--- WHAT IS EXPECTED ---
For the entries below, count the lines that contain the word "radio" and reply with that number only.

*** DATASET CONTENT Section Begins ***

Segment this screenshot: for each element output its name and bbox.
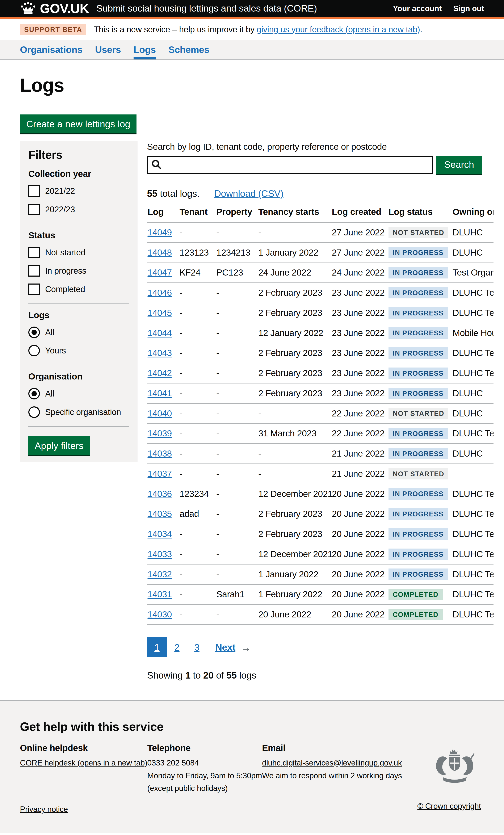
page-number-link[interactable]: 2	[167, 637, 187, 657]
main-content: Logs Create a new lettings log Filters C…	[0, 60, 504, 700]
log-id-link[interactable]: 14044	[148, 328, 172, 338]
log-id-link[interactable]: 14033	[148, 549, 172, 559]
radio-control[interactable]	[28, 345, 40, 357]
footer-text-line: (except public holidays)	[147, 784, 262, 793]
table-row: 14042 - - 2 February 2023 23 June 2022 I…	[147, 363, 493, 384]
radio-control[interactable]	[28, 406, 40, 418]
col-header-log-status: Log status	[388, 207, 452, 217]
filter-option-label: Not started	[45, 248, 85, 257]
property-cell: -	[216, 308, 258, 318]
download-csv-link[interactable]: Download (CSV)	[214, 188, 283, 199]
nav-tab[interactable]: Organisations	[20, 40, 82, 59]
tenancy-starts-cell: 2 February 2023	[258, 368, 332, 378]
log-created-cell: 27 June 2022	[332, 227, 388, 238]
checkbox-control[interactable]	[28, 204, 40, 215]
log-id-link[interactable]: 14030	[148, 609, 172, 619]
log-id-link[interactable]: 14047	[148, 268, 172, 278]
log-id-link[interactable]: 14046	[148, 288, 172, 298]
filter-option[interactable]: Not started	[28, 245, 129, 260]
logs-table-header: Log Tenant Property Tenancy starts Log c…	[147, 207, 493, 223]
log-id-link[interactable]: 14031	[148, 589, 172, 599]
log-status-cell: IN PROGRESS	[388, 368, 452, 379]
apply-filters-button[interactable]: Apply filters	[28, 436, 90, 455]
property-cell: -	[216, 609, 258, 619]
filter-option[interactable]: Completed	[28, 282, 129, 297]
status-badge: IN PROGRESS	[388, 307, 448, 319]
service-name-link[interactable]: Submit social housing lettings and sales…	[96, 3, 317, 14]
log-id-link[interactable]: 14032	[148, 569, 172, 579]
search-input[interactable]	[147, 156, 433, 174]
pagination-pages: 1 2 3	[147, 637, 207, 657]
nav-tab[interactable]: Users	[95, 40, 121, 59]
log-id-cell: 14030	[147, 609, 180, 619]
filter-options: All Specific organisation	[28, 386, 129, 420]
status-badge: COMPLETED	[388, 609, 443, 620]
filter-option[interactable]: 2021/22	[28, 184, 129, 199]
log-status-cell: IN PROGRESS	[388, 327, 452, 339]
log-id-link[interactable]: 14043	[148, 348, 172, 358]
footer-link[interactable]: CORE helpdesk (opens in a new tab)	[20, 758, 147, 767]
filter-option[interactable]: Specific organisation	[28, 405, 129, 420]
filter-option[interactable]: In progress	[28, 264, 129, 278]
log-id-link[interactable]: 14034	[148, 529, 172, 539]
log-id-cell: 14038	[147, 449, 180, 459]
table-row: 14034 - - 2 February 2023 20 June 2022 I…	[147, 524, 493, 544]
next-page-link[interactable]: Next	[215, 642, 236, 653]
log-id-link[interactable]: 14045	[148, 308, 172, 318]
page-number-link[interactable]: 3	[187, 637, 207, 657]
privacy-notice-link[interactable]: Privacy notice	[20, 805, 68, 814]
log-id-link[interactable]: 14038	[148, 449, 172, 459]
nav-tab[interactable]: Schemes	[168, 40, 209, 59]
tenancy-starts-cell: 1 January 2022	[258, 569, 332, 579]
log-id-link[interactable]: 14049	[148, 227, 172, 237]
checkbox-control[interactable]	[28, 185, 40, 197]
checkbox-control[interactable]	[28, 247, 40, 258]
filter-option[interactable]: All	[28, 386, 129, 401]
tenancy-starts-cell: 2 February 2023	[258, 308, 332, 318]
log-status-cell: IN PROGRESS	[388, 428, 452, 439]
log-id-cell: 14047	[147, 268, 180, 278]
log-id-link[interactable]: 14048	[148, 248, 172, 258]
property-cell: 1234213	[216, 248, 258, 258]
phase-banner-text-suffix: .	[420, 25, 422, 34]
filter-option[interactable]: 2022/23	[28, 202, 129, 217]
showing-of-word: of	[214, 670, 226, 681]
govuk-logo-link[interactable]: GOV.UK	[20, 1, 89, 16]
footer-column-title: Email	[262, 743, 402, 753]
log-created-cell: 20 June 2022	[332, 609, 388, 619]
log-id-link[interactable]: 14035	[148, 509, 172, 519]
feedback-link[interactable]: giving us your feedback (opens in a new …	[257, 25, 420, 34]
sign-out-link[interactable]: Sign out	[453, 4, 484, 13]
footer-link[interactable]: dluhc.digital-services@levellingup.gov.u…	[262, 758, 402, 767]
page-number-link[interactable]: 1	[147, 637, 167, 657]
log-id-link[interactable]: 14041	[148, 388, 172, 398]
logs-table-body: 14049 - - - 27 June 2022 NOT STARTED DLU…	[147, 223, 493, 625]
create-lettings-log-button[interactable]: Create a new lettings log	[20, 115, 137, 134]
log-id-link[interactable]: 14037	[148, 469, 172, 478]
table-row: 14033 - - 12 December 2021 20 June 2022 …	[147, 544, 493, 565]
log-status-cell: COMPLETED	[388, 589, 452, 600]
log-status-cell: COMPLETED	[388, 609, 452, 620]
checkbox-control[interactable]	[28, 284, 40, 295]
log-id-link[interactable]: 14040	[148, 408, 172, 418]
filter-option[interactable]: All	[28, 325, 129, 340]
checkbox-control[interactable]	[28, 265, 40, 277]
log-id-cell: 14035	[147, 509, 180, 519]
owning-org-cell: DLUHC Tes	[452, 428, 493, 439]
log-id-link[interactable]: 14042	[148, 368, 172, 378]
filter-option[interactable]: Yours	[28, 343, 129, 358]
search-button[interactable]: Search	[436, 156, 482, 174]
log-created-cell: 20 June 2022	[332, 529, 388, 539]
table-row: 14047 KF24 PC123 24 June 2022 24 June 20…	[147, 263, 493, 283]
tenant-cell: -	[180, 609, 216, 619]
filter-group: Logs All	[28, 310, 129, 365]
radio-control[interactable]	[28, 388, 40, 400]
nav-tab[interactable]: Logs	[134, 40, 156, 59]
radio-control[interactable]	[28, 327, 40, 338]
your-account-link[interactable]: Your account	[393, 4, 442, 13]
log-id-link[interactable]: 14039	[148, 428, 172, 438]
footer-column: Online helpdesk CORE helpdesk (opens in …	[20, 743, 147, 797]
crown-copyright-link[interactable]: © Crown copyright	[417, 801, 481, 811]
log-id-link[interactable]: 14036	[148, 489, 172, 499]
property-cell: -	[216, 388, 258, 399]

*** DATASET CONTENT Section Ends ***

--- PROBLEM SOLUTION ---
4